Is this an EAV because there's a slight ambiguity to the datatype of "Answer"
No, it's not.
AN EAV model breaks down an Entity into a list of attributes.
like so:
Entity Attribute Value
1 Fname Stephanie
1 Lname Page
1 Age 30
because you see the Answer column of the Survey schema is holding both words and numbers like the Value column does here you think that defines EAV. It does not. Just as if I added 3 datatype columns to this model it wouldn't change it FROM an EAV.
I soooo hate it when
I've had people tell me that the query I'm tuning has to go "as fast as possible". Ok, so give me a billion dollars and 30 years. "Wait, a Billion what?" "As much as", "as fast as" aren't requirements. You can validate anything you want in a database... build a shedload of Before triggers, voila! Validation galore.
What's the datatype of an age column? Or Birthdate column? Depends on what your data source is. Some older records may only have Month and Year, or just year, or 'around' or 'circa' some year.
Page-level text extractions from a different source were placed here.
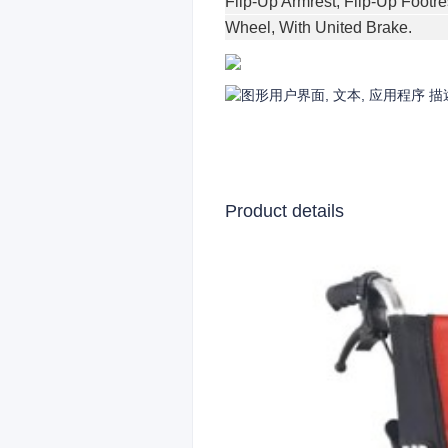
Flip-Up Armrest, Flip-Up Footre
Wheel, With United Brake.
Product details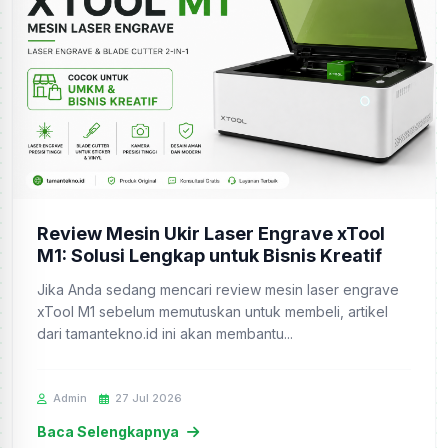
Review Mesin Ukir Laser Engrave xTool
M1: Solusi Lengkap untuk Bisnis Kreatif
Jika Anda sedang mencari review mesin laser engrave
xTool M1 sebelum memutuskan untuk membeli, artikel
dari tamantekno.id ini akan membantu...
Admin
27 Jul 2026
Baca Selengkapnya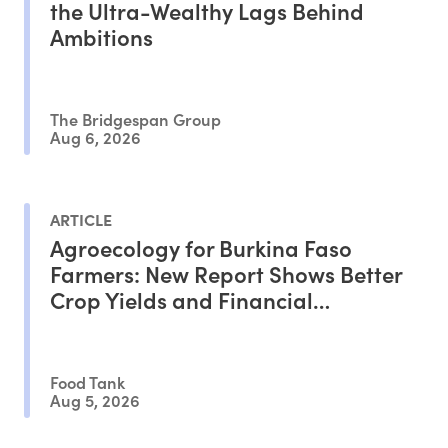
the Ultra-Wealthy Lags Behind
Ambitions
The Bridgespan Group
Aug 6, 2026
ARTICLE
Agroecology for Burkina Faso
Farmers: New Report Shows Better
Crop Yields and Financial
Outcomes
Food Tank
Aug 5, 2026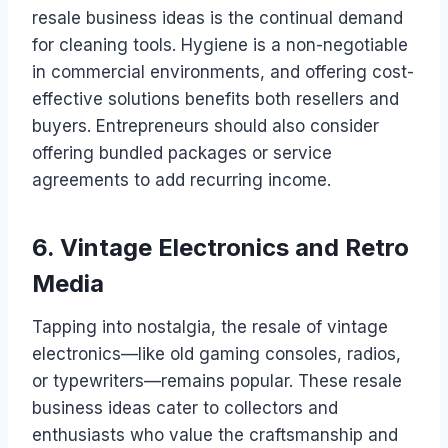
resale business ideas is the continual demand
for cleaning tools. Hygiene is a non-negotiable
in commercial environments, and offering cost-
effective solutions benefits both resellers and
buyers. Entrepreneurs should also consider
offering bundled packages or service
agreements to add recurring income.
6. Vintage Electronics and Retro
Media
Tapping into nostalgia, the resale of vintage
electronics—like old gaming consoles, radios,
or typewriters—remains popular. These resale
business ideas cater to collectors and
enthusiasts who value the craftsmanship and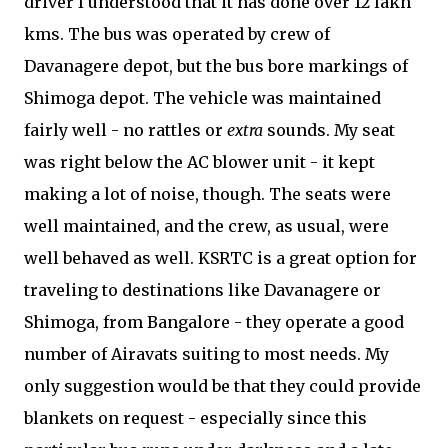
driver I understood that it has done over 12 lakh
kms. The bus was operated by crew of
Davanagere depot, but the bus bore markings of
Shimoga depot. The vehicle was maintained
fairly well - no rattles or
extra
sounds. My seat
was right below the AC blower unit - it kept
making a lot of noise, though. The seats were
well maintained, and the crew, as usual, were
well behaved as well. KSRTC is a great option for
traveling to destinations like Davanagere or
Shimoga, from Bangalore - they operate a good
number of Airavats suiting to most needs. My
only suggestion would be that they could provide
blankets on request - especially since this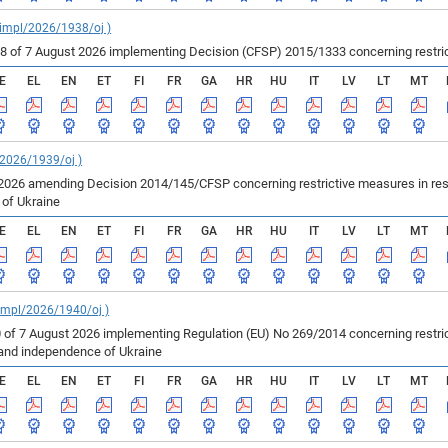
_impl/2026/1938/oj )
of 7 August 2026 implementing Decision (CFSP) 2015/1333 concerning restricti
E
EL
EN
ET
FI
FR
GA
HR
HU
IT
LV
LT
MT
/2026/1939/oj )
2026 amending Decision 2014/145/CFSP concerning restrictive measures in resp
e of Ukraine
E
EL
EN
ET
FI
FR
GA
HR
HU
IT
LV
LT
MT
_impl/2026/1940/oj )
 of 7 August 2026 implementing Regulation (EU) No 269/2014 concerning restric
ty and independence of Ukraine
E
EL
EN
ET
FI
FR
GA
HR
HU
IT
LV
LT
MT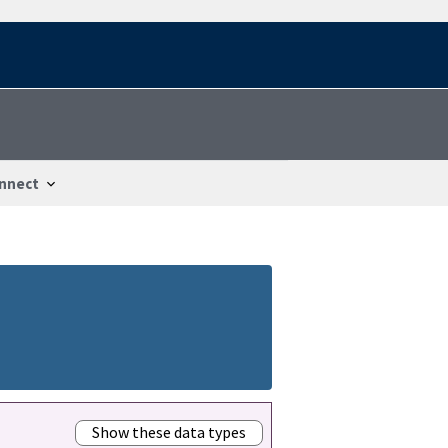
nnect
Show these data types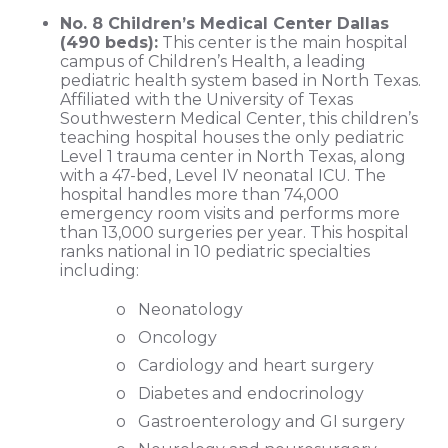
No. 8 Children’s Medical Center Dallas
(490 beds):
This center is the main hospital
campus of Children’s Health, a leading
pediatric health system based in North Texas.
Affiliated with the University of Texas
Southwestern Medical Center, this children’s
teaching hospital houses the only pediatric
Level 1 trauma center in North Texas, along
with a 47-bed, Level IV neonatal ICU. The
hospital handles more than 74,000
emergency room visits and performs more
than 13,000 surgeries per year. This hospital
ranks national in 10 pediatric specialties
including:
o Neonatology
o Oncology
o Cardiology and heart surgery
o Diabetes and endocrinology
o Gastroenterology and GI surgery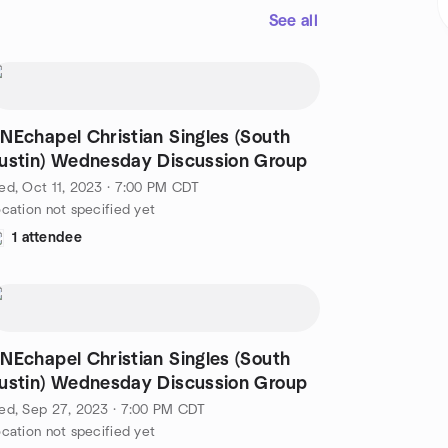
See all
NEchapel Christian Singles (South
ustin) Wednesday Discussion Group
d, Oct 11, 2023 · 7:00 PM CDT
cation not specified yet
1 attendee
NEchapel Christian Singles (South
ustin) Wednesday Discussion Group
ed, Sep 27, 2023 · 7:00 PM CDT
cation not specified yet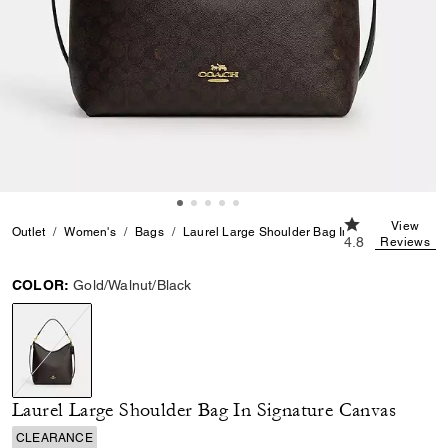
4.8 out of 5 Cu
View
Outlet
Women's
Bags
Laurel Large Shoulder Bag In Signature Canv
4.8
Reviews
COLOR:
Gold/Walnut/Black
selected
Laurel Large Shoulder Bag In Signature Canvas
CLEARANCE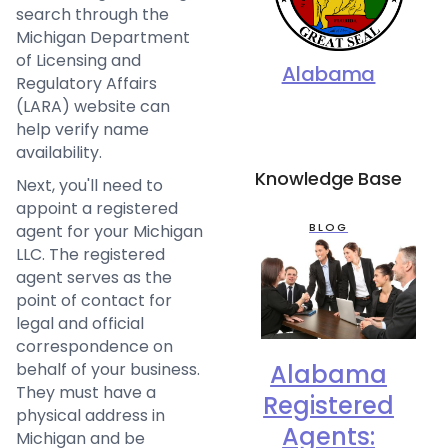
search through the
Michigan Department
of Licensing and
Alabama
Regulatory Affairs
(LARA) website can
help verify name
availability.
Knowledge Base
Next, you'll need to
appoint a registered
BLOG
agent for your Michigan
LLC. The registered
agent serves as the
point of contact for
legal and official
correspondence on
behalf of your business.
Alabama
They must have a
Registered
physical address in
Agents:
Michigan and be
You couldn't have just a number column and do 'as much validation as possible'. and NUMBER(2) may be BETTER validation than just NUMBER. So now you'll have NUMBER(1), NUMBER(2), NUMBER... to have "as much as".
Where I think you are getting tripped up
Think of this as a Conceptual Data Model, not a Physical one. In those terms Survey is an entity. Is Question an entity or just an attribute of Survey. If you built One table PER you're clearly saying that Question is just an Attribute of Survey and storing them vertically makes this an EAV. What this model shows is that Question is actually another entity. There is a relationship between Questions, e.g. 'a country [can] edit questions'. There was the original question and edited one. Each question has a collection of possible answers. And the most important this is that, they are all questions. In an EAV I call fname, lname, bdate, age, major, salary, etc... all very disparate things, just attributes. In this case we're not including the name of the agency who originated the survey and the date it was issued and the date is due back and the etc... as questions.
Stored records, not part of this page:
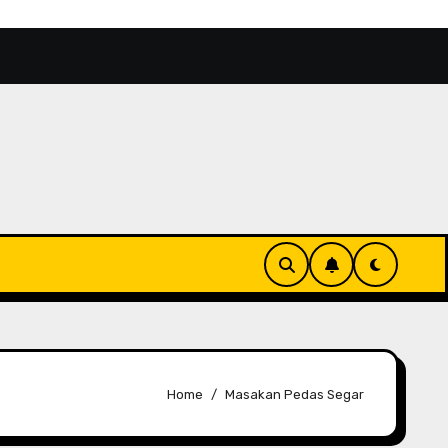
itas Aktor 2026 Makin Bersinar
Kinondo Kwetu, Rek
Home
Masakan Pedas Segar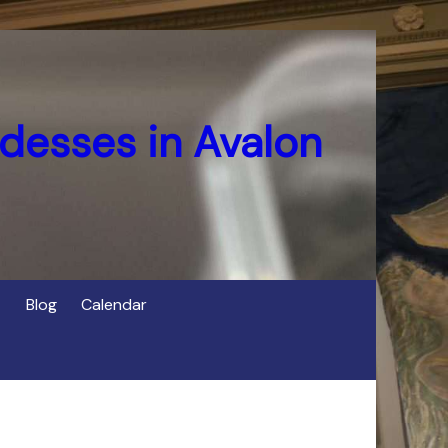
desses in Avalon
Blog
Calendar
s
of Cerridwen in Avalon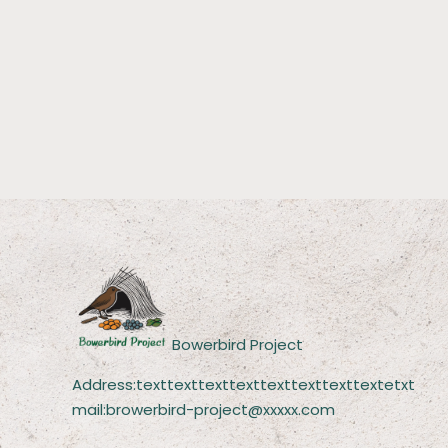
Bowerbird Project
Address:texttexttexttexttexttexttexttextetxt
mail:browerbird-project@xxxxx.com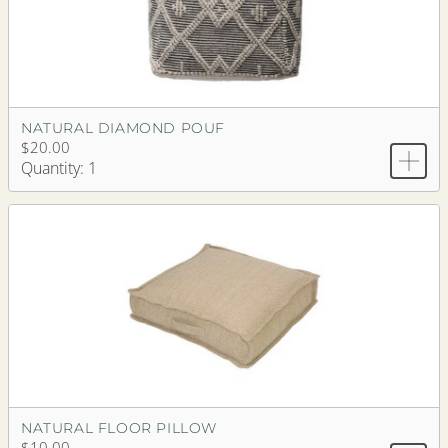
NATURAL DIAMOND POUF
$20.00
Quantity: 1
NATURAL FLOOR PILLOW
$10.00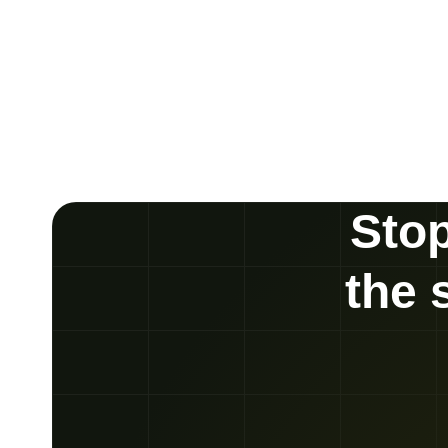
Stop
the 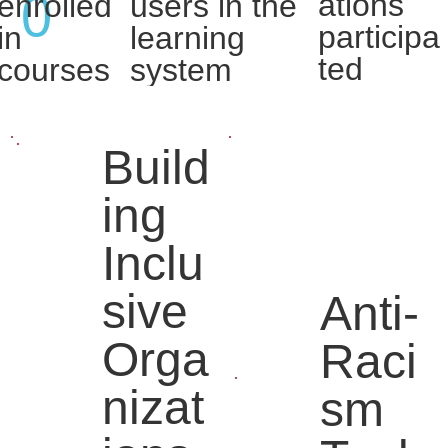
0
ations
enrolled
users in the
participa
in
learning
ted
courses
system
Build
ing
Inclu
sive
Anti-
Orga
Raci
nizat
sm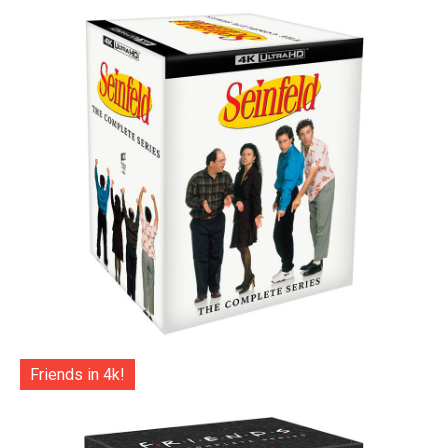
Friends in 4k!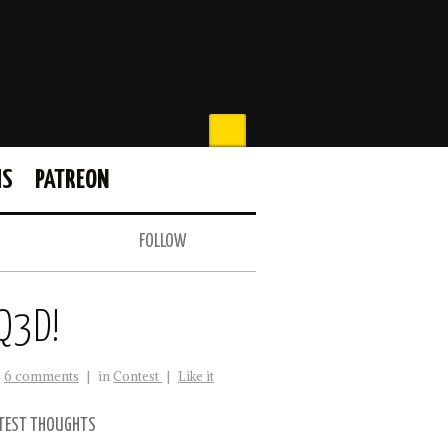
MS
PATREON
FOLLOW
Q3D!
6 comments
|
in
Contest
|
Like it
TEST THOUGHTS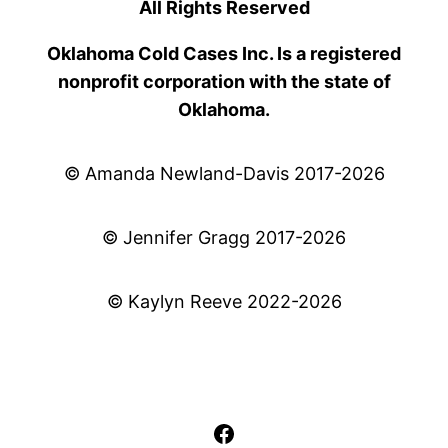
All Rights Reserved
Oklahoma Cold Cases Inc. Is a registered
nonprofit corporation with the state of
Oklahoma.
© Amanda Newland-Davis 2017-2026
© Jennifer Gragg 2017-2026
© Kaylyn Reeve 2022-2026
Facebook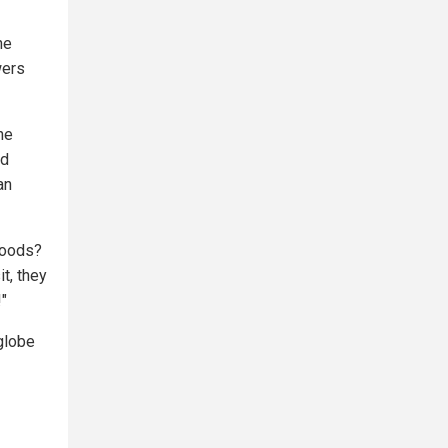
he
wers
ne
nd
an
goods?
t, they
!"
 globe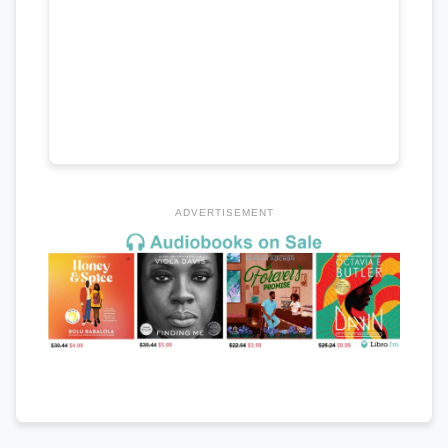
ADVERTISEMENT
Let me put this another way. You're Fedex. You want to store timestamps for certain events. Each time a package enters or leaves a facility or vehicle. Time on the picking up truck, time off the truck and into the first facility, time out of that facility and onto a plane, etc. Do you store them Horizontally? How do you know the number of hops in advance? If you store them vertically does that automatically make it an EAV? And if so why.
You're a weather company getting temps from stations around the country. Let's say the sensors are designed to send a reading when the temperature changes +/- a full degree. If you store a sensor_ID|timestamp|temp is a Reading Table is that an EAV? Each reading isn't an attribute of the sensor, they are themselves entities which belong to a collection/series.
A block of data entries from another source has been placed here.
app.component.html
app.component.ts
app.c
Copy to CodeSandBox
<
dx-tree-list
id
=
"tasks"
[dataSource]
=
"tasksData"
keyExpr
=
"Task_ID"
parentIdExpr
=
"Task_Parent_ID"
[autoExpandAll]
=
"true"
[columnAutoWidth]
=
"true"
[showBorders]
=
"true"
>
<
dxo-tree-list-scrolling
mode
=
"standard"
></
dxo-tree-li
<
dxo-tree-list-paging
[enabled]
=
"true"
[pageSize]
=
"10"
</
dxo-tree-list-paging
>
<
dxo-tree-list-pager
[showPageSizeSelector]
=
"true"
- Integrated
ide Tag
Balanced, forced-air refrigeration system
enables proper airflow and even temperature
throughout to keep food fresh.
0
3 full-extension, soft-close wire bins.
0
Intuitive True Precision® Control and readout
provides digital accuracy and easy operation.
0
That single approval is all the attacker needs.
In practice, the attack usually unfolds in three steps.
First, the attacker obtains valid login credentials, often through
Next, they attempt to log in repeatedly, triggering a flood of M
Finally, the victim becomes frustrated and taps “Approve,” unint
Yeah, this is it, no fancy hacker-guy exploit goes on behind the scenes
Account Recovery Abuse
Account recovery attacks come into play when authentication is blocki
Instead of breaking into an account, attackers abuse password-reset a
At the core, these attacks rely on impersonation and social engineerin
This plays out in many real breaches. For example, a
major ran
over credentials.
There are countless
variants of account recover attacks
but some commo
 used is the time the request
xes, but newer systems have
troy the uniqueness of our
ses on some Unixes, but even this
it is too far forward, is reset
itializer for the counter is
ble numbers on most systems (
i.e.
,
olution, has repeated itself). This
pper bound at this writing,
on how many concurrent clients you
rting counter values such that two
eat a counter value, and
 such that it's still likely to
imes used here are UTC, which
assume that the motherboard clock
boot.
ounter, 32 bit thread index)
One thing that vertical storage of answers has in common with an EAV is its difficulty in performing analytic queries. If you wanted a list of all the people who answered TRUE to question 5 and 10 but FALSE to 6 and 11 would be very difficult when done vertically. Maybe that's why you see this an EAV. If you want to do that, you need a different storage. The relational storage of the question and answers isn't the best reporting database. Let's go back to the Fedex example. It's not simple to do "transit" time reporting when the rows are vertical.
This sounds like you are wrestling with a common problem: how to use a hammer to fasten a screw.
Both alternatives you listed are bad, each for different reasons. But that's because you are trying to stuff your particular data model into a relational database system. A good approach would be to look beyond the relational database at some other database/storage systems, try a couple out, and find the best fit for your project.
I have tried the EAV model and gave up because it was far too complex, and I am afraid to try the multi-tables model with a relational database system. The easiest solution I have found with a relational database is: store each complete response as a single CLOB, serialized into JSON or YAML (or something else lightweight), in a responses table.
create table responses (
id uuid primary key,
questionnaire_id uuid references questionnaires.id,
data text
)
If I was using SQL Server, Express will be OK, then I would do this:
Table with list of questions, flags
for type (bit), if required flag
(bit), the correct answer if exists,
etc
Table with list of countries
Table linking of countries and
questions (some countries may not get some questions
Table for answers with columns for
the question(s) and a xml
column for the optional questions
including those which are added
If you are not versed in shredding XML then use sparse columns for all the optional questions. I do not recall exactly the limit on the number of sparse columns in a table but I believe it is above 30,000. SQL Server internally stores sparse columns as XML and will shred it when one selects the column and yes it can be indexed
The diagram below show a diagram created with SQL Server. the column AL_A4 will hold the answer to QL_Id = 4 and is of type sparse. The QL_Id in the QuestionList table is not flagged required letting you know to make the column in AnswerList sparse.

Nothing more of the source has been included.